We hold this truth to be self-evident: we are not an oppressed people. We have some liberty to chart our own course. We are, after all, choosing our path this week. We do not crave self-determination because we have always had that power. And many others besides that significant liberty. We are a free people.
This is obvious yet also something worth recalling in these final hours. I have my own reasons for voting No on Thursday and, in truth, they have little to do with very much that has been said by the official Better Together campaign.
But this kind of choice, this kind of referendum, inevitably prods one towards endorsing one team or the other. It is Rangers or Celtic and, in the end, there’s no room for Partick Thistle or Queens Park or anyone else.
I think, like Peter Jones, that the economic prospectus peddled by the Scottish government is a fantastical, deplorable, deception. At least in the short-to-medium term. But that’s, perhaps, only what one might expect from a campaign that has to promise the earth. A necessary reason to vote No, you might think, but not necessarily a sufficient one.
So it comes down to mood and feel and gut and heart and all these other intangible prompts. What kind of country are we? What kind of country should we wish to be?

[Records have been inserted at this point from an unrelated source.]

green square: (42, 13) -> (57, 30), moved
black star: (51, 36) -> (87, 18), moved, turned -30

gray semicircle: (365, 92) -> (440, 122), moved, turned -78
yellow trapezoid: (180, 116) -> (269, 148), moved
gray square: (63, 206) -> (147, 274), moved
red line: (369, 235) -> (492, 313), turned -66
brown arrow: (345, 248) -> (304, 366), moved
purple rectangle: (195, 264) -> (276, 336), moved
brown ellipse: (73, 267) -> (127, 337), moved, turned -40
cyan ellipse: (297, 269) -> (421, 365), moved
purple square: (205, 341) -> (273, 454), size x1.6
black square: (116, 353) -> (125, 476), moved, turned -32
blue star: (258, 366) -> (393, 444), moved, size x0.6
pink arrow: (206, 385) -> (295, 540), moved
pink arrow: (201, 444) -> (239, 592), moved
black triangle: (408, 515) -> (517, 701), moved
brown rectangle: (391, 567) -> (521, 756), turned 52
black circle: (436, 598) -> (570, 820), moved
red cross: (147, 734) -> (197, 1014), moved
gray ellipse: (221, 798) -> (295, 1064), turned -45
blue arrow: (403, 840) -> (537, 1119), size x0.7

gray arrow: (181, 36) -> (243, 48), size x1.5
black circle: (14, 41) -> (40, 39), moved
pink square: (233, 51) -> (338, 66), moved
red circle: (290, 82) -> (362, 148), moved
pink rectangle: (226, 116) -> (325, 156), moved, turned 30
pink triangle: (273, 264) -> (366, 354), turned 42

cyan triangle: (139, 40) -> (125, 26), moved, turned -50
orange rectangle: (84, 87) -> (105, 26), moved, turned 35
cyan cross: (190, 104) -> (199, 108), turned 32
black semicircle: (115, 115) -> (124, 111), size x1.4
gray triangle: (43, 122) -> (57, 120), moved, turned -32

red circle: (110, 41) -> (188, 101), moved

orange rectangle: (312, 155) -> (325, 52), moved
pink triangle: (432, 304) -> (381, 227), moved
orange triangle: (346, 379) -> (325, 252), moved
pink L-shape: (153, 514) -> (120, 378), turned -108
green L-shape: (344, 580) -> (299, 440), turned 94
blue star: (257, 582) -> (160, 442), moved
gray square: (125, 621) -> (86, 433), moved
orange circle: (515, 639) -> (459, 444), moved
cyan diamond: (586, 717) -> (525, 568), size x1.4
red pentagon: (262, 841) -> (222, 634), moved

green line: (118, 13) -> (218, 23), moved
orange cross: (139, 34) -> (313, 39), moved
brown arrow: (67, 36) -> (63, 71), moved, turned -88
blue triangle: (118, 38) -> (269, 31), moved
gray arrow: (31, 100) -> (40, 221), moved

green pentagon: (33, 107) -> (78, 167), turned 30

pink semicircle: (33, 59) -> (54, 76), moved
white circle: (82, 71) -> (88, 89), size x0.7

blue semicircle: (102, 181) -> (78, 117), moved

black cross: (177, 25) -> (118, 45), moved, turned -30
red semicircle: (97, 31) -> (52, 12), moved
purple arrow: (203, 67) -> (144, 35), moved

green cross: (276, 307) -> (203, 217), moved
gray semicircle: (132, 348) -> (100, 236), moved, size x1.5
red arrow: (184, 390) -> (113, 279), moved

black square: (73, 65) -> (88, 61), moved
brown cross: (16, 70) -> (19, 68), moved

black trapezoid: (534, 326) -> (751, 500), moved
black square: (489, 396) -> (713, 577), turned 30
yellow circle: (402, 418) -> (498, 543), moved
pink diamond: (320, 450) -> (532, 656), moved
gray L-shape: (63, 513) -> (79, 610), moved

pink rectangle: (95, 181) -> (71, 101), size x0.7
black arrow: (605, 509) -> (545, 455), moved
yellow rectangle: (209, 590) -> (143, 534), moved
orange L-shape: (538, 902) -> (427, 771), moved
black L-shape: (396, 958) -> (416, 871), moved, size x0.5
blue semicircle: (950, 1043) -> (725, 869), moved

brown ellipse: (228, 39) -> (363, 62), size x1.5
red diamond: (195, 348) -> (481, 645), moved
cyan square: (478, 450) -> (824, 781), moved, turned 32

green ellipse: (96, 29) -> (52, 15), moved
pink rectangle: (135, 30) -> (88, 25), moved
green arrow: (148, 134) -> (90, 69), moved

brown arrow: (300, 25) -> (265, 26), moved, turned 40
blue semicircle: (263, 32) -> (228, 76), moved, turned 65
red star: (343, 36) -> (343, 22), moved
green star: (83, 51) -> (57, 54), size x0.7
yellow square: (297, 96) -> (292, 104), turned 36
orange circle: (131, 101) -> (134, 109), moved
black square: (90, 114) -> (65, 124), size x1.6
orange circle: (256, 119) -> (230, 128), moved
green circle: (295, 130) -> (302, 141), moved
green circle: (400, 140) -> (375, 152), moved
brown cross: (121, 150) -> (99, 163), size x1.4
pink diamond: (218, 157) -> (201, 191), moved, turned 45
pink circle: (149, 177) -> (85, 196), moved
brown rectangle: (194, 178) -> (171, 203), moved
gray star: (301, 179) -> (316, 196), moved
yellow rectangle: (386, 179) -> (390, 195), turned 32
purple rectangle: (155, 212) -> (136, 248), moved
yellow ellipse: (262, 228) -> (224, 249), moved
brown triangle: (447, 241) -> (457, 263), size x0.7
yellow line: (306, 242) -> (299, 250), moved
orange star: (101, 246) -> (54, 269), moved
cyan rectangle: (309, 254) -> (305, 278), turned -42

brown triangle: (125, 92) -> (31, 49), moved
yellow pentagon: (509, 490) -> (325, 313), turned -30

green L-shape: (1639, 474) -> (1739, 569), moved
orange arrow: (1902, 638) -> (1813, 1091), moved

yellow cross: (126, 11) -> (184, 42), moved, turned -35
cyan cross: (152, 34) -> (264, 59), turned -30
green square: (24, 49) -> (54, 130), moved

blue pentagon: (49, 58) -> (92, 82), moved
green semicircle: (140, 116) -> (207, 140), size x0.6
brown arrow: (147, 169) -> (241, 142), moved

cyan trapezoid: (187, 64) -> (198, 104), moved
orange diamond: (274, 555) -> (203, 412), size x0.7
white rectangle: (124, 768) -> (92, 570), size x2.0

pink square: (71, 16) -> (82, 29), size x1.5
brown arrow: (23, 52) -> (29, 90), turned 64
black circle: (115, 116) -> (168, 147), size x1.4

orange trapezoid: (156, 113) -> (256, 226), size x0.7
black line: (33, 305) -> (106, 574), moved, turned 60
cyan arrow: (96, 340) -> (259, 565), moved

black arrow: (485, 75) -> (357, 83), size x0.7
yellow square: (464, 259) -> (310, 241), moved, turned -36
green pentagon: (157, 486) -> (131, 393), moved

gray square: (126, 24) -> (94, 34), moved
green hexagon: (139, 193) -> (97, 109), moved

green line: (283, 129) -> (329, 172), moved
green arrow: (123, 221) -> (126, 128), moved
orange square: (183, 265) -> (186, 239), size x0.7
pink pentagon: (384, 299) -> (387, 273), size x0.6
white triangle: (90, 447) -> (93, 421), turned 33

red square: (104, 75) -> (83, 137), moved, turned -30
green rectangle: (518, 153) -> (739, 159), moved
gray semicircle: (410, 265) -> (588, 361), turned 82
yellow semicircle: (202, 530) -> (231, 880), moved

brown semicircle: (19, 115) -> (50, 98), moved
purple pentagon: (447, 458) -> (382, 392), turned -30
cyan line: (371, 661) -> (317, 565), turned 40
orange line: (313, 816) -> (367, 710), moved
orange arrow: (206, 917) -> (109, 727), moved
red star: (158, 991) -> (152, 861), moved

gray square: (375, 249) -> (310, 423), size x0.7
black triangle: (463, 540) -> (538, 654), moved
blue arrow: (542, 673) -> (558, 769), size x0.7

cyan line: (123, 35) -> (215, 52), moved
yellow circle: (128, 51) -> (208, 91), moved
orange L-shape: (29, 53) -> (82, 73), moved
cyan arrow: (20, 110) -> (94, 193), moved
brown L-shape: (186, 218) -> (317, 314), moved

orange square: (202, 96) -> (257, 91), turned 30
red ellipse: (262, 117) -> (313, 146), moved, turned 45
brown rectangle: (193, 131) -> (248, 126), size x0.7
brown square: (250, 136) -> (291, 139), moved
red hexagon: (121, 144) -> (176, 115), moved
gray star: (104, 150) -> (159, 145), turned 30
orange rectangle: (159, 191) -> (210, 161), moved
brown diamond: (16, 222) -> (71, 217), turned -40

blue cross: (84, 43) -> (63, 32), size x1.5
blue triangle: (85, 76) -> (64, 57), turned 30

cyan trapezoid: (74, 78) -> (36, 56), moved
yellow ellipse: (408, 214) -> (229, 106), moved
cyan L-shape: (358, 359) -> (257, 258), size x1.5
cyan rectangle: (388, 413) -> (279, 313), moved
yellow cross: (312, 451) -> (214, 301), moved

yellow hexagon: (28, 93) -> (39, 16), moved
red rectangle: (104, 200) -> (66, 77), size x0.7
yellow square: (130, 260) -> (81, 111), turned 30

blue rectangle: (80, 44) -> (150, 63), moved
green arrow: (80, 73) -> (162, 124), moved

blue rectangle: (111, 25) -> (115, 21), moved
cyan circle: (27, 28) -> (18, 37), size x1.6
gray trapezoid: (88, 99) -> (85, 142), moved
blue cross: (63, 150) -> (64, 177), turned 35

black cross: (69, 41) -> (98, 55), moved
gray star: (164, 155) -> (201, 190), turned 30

For many Yes voters this is an easy matter. Scotland is a country; it should be a state too. A simple view, easily-grasped. And not an idiotic one either. Yet it does not, in the end, quite persuade me. Perhaps because I don’t much care for borders (while being fiercely partisan towards the Borders). Perhaps, too, it’s because I see little prospect of my preferred kinds of politics thriving anywhere that I’m unimpressed by appeals to vote this way or ‘tother to advance any specific political end or sentiment.